▶ [INPUT]:

--*--

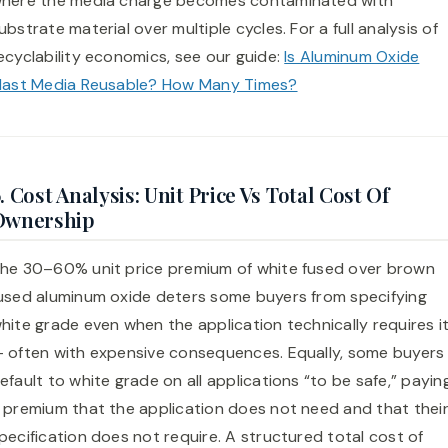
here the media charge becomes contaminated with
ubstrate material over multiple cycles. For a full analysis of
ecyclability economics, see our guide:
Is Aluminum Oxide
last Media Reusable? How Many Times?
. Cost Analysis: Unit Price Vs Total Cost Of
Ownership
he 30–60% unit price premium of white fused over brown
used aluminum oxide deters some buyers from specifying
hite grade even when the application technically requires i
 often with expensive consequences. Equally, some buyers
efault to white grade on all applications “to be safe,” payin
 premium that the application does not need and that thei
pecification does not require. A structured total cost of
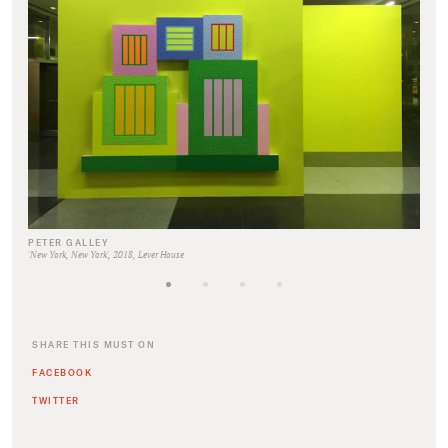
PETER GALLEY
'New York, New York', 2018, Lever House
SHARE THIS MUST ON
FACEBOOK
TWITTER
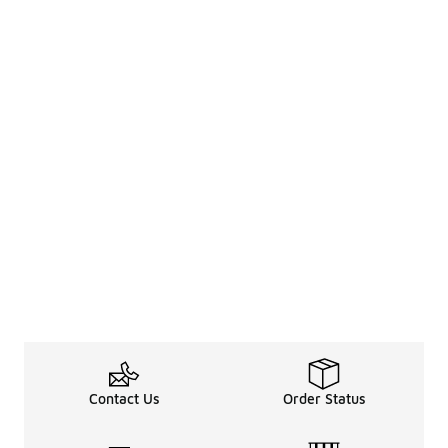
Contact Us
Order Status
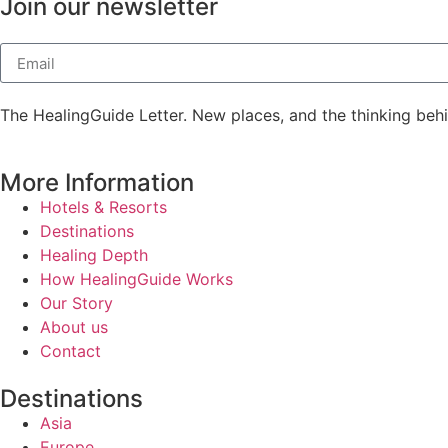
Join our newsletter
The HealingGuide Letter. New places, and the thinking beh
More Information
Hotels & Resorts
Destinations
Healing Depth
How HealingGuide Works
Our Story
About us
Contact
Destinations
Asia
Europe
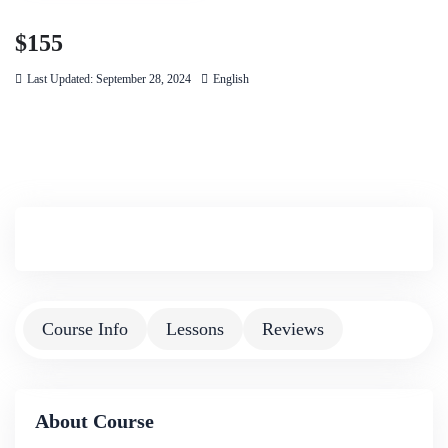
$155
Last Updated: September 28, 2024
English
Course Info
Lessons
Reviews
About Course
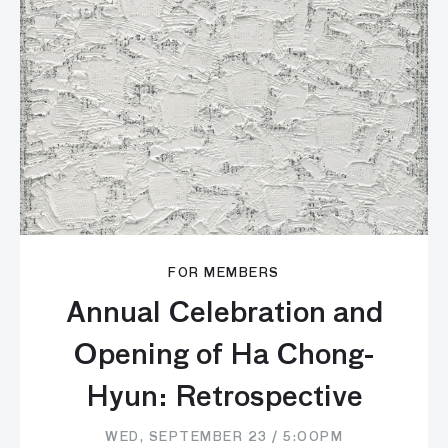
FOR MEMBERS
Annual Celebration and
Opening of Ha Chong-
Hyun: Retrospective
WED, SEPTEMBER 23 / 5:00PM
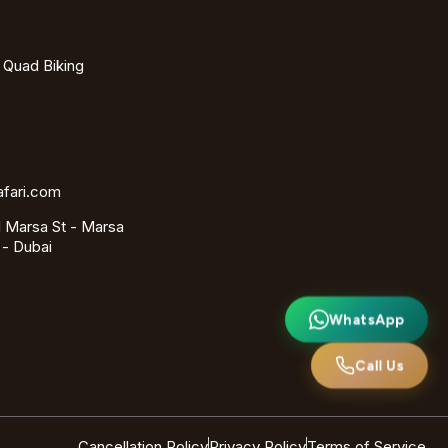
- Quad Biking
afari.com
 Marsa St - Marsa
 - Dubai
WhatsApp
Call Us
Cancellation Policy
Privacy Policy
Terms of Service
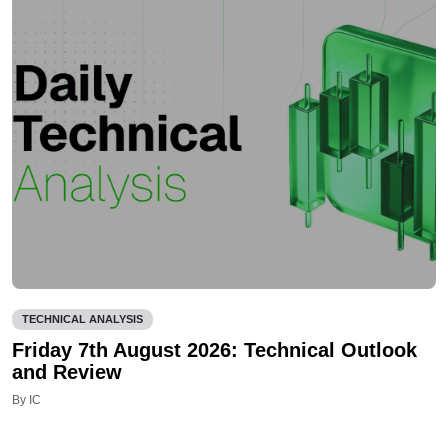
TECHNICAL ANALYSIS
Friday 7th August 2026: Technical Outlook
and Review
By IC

--*--

▶ [ACTIVITY]: Except for the pictures, copy the material above exactly.

▶ [SOLUTION TO THIS TASK]:
here the media charge becomes contaminated with
ubstrate material over multiple cycles. For a full analysis of
ecyclability economics, see our guide:
Is Aluminum Oxide
last Media Reusable? How Many Times?
. Cost Analysis: Unit Price Vs Total Cost Of
Ownership
he 30–60% unit price premium of white fused over brown
used aluminum oxide deters some buyers from specifying
hite grade even when the application technically requires i
 often with expensive consequences. Equally, some buyers
efault to white grade on all applications “to be safe,” payin
 premium that the application does not need and that thei
pecification does not require. A structured total cost of
PETER GALLEY
'New York, New York', 2018, Lever House
SHARE THIS MUST ON
FACEBOOK
TWITTER
Contact Us
Order Status
Join our newsletter
The HealingGuide Letter. New places, and the thinking beh
More Information
Hotels & Resorts
Destinations
Healing Depth
How HealingGuide Works
Our Story
About us
Contact
Destinations
Asia
Europe
$155
Last Updated: September 28, 2024
English
Course Info
Lessons
Reviews
About Course
FOR MEMBERS
Annual Celebration and
Opening of Ha Chong-
Hyun: Retrospective
WED, SEPTEMBER 23 / 5:00PM
- Quad Biking
afari.com
 Marsa St - Marsa
 - Dubai
WhatsApp
Call Us
Cancellation Policy
Privacy Policy
Terms of Service
TECHNICAL ANALYSIS
Friday 7th August 2026: Technical Outlook
and Review
By IC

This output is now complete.